Brexit : La libre circulation des musiciens au centre d’un bras de fer entre Londres et Bruxelles

Wikimedia Commons

A cause du Brexit, depuis le 1er janvier, les musiciens ne peuvent plus se déplacer librement entre le Royaume-Uni et l’Union européenne. Des négociations ont été entreprises par Londres et Bruxelles mais n’ont pas abouti, chaque camp en rejetant la responsabilité sur l’autre. Le négociateur européen sur le Brexit, Michel Barnier, a nié jeudi s’être opposé pendant les pourparlers à la libre circulation des musiciens entre le Royaume-Uni et le continent, contrairement à ce qu’affirme Downing Street.

Selon Michel Barnier, « Il n’y a plus de libre circulation puisque les Britanniques n’en veulent plus »

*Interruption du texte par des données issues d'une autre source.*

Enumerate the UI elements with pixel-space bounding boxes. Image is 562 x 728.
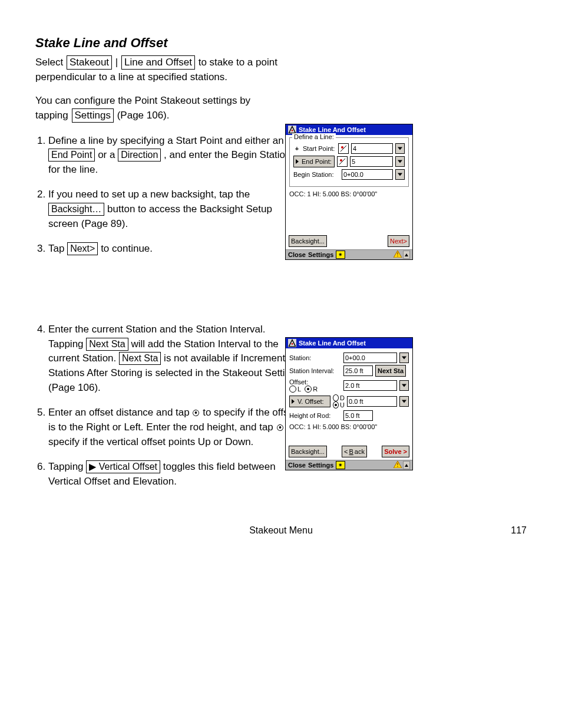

« Dans le premier projet de traité complet, que nous avons proposé dès le mois de mars dernier, on avait fait des propositions assez ambitieuses en matière de mobilité. Y compris pour les catégories spécifiques que sont les journalistes, les artistes, les musiciens et d’autres encore. Mais il faut être deux pour faire un accord », a regretté Michel Barnier, le négociateur européen sur le Brexit, dans un entretien au quotidien belge L’Echo. « Beaucoup des conséquences du Brexit ont été sous-estimées et souvent mal expliquées. Il n’y a plus de libre circulation puisque les Britanniques n’en veulent plus. J’ai beaucoup regretté que les Britanniques n’aient pas davantage d’ambition pour la mobilité des personnes », a-t-il ajouté.

A lire aussi

 

Selon The Independent, Londres aurait refusé une proposition standard de l’UE accordant une exemption de visa de trois mois aux artistes et créateurs. « Ce n’est pas vrai », a répondu mercredi le Premier ministre britannique Boris Johnson. « Nous voulions des droits réciproques pour les musiciens en tournée ». Downing Street avait assuré lundi avoir fait des propositions à l’Union Européenne en vue d’arriver à « un accord ambitieux sur les déplacements temporaires des voyageurs d’affaires qui aurait couvert les musiciens ». Mais « l’UE a refusé », a ajouté un porte-parole de Boris Johnson.

Une pétition pour réclamer l’exemption des visas  pour les musiciens a recueilli près de 250 000 signatures

La fin de la libre circulation entre le continent et le Royaume-Uni depuis le 1er janvier impose à présent à tous les musiciens d’obtenir des visas individuels avant de se déplacer dans tout pays de l’UE, entraînant aussi des coûts supplémentaires. Une pétition auprès du gouvernement et du parlement pour réclamer une exemption de visas pour les professionnels de la musique et artistes a recueilli plus de 247.000 signatures et plusieurs artistes, dont Louis Tomlinson, du groupe One Direction, Thom Yorke, de Radiohead, ou Dua Lipa, ont appelé leurs fans à la soutenir. L’industrie musicale britannique est déjà ravagée par la pandémie de Covid-19 et les nouvelles restrictions ont repoussé sine die la perspective d’un retour dans les salles de concerts, des tournées et des festivals.